[EXCERPTED DATA]

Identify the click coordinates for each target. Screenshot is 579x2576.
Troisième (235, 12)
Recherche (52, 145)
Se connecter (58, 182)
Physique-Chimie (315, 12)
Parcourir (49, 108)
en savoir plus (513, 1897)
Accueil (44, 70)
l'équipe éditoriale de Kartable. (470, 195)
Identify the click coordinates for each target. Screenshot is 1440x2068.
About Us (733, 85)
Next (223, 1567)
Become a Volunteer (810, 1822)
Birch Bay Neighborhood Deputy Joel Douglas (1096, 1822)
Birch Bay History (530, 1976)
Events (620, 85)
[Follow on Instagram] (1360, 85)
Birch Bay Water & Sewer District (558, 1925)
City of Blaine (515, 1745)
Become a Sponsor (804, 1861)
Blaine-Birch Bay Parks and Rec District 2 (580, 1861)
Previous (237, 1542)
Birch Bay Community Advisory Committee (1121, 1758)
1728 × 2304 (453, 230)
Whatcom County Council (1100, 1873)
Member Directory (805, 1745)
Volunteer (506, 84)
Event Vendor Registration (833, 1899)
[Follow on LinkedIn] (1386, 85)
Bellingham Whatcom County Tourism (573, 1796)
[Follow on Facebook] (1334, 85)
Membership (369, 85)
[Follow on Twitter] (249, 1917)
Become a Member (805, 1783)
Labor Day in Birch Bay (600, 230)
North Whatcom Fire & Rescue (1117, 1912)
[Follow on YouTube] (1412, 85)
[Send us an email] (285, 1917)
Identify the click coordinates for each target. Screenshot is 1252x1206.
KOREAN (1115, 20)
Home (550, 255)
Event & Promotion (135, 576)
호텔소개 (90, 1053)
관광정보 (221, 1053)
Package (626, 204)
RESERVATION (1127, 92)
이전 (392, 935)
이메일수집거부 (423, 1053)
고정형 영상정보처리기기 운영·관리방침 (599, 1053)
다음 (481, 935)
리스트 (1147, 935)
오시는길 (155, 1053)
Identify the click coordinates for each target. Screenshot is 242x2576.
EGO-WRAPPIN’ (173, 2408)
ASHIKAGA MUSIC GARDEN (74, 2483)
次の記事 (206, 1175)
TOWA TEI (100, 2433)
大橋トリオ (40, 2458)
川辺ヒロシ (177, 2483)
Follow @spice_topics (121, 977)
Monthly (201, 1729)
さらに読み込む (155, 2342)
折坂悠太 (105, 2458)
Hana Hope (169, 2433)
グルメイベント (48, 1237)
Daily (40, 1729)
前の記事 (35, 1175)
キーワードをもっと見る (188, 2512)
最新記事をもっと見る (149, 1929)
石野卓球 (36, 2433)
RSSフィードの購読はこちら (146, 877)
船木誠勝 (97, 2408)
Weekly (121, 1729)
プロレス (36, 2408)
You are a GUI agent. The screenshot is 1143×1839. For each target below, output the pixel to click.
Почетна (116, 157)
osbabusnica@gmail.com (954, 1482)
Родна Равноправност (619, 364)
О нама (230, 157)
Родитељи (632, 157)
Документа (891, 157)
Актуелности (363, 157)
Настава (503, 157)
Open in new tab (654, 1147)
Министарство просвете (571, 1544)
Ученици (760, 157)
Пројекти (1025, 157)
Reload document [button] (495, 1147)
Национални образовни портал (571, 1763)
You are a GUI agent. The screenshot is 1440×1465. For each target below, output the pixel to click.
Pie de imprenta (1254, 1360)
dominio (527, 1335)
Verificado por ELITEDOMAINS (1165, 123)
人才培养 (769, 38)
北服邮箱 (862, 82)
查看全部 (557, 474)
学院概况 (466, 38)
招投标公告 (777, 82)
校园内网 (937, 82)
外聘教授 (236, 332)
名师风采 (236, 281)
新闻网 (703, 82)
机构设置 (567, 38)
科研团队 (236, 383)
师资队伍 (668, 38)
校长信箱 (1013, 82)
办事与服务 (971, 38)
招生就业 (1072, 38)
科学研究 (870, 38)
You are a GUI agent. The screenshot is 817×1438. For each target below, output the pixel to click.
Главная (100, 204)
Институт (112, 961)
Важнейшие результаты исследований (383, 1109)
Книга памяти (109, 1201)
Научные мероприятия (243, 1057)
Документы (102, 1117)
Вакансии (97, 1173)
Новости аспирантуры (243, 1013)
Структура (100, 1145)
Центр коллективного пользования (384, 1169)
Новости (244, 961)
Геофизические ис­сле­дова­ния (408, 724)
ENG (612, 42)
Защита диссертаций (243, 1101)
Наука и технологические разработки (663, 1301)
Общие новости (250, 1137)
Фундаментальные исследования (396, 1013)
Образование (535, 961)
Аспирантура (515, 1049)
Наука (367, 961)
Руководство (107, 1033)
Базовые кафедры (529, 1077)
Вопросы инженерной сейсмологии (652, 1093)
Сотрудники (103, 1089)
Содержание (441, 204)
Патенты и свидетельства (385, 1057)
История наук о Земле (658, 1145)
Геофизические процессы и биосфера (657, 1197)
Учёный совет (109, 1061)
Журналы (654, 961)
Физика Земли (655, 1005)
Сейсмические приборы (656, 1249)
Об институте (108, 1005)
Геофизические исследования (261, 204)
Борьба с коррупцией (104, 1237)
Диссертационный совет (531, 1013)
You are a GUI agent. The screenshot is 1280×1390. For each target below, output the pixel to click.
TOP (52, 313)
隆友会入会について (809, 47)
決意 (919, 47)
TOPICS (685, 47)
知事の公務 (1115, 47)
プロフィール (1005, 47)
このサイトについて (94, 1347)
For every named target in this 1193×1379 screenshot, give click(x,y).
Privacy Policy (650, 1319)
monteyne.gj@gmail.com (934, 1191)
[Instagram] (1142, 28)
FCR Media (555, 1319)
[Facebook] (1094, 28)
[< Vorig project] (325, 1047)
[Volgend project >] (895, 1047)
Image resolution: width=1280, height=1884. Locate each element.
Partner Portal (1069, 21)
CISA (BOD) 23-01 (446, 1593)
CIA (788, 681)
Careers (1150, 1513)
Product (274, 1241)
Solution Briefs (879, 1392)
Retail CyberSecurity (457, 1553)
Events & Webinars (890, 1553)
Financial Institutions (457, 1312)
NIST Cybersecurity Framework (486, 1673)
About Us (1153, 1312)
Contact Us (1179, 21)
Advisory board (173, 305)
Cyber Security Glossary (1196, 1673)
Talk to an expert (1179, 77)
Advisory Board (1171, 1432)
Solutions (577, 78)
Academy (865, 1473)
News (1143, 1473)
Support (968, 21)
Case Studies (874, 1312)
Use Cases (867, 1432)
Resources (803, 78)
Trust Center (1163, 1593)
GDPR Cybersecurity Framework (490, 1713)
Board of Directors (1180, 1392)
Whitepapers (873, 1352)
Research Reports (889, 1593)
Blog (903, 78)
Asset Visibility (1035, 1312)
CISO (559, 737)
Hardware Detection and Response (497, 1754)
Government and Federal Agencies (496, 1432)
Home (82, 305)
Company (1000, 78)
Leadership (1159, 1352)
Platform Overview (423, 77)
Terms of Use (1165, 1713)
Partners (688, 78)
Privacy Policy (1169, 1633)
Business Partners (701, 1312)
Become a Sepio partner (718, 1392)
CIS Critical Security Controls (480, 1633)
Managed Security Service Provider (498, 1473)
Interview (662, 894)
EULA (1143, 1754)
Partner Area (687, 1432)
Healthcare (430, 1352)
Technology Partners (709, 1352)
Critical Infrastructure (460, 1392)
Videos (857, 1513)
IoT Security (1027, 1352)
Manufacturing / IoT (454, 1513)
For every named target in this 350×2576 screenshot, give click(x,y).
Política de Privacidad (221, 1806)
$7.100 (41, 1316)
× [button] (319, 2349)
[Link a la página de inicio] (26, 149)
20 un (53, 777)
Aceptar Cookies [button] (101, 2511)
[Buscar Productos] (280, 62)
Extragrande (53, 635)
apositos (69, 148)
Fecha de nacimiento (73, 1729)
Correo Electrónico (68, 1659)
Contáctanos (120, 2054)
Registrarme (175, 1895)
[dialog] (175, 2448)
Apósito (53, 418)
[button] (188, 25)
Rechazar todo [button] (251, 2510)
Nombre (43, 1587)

[/EXCERPTED DATA]

◆ **WORK ITEM**
Of the lines above, retype only those from the line containing "Наука и технологические" through the line containing "Events & Webinars (890, 1553)", including both, exactly.

◆ **RESPONSE FOR THIS EXERCISE**
Наука и технологические разработки (663, 1301)
Общие новости (250, 1137)
Фундаментальные исследования (396, 1013)
Образование (535, 961)
Аспирантура (515, 1049)
Наука (367, 961)
Руководство (107, 1033)
Базовые кафедры (529, 1077)
Вопросы инженерной сейсмологии (652, 1093)
Сотрудники (103, 1089)
Содержание (441, 204)
Патенты и свидетельства (385, 1057)
История наук о Земле (658, 1145)
Геофизические процессы и биосфера (657, 1197)
Учёный совет (109, 1061)
Журналы (654, 961)
Физика Земли (655, 1005)
Сейсмические приборы (656, 1249)
Об институте (108, 1005)
Геофизические исследования (261, 204)
Борьба с коррупцией (104, 1237)
Диссертационный совет (531, 1013)
You are a GUI agent. The screenshot is 1280×1390. For each target below, output the pixel to click.
TOP (52, 313)
隆友会入会について (809, 47)
決意 (919, 47)
TOPICS (685, 47)
知事の公務 (1115, 47)
プロフィール (1005, 47)
このサイトについて (94, 1347)
For every named target in this 1193×1379 screenshot, give click(x,y).
Privacy Policy (650, 1319)
monteyne.gj@gmail.com (934, 1191)
[Instagram] (1142, 28)
FCR Media (555, 1319)
[Facebook] (1094, 28)
[< Vorig project] (325, 1047)
[Volgend project >] (895, 1047)
Image resolution: width=1280, height=1884. Locate each element.
Partner Portal (1069, 21)
CISA (BOD) 23-01 (446, 1593)
CIA (788, 681)
Careers (1150, 1513)
Product (274, 1241)
Solution Briefs (879, 1392)
Retail CyberSecurity (457, 1553)
Events & Webinars (890, 1553)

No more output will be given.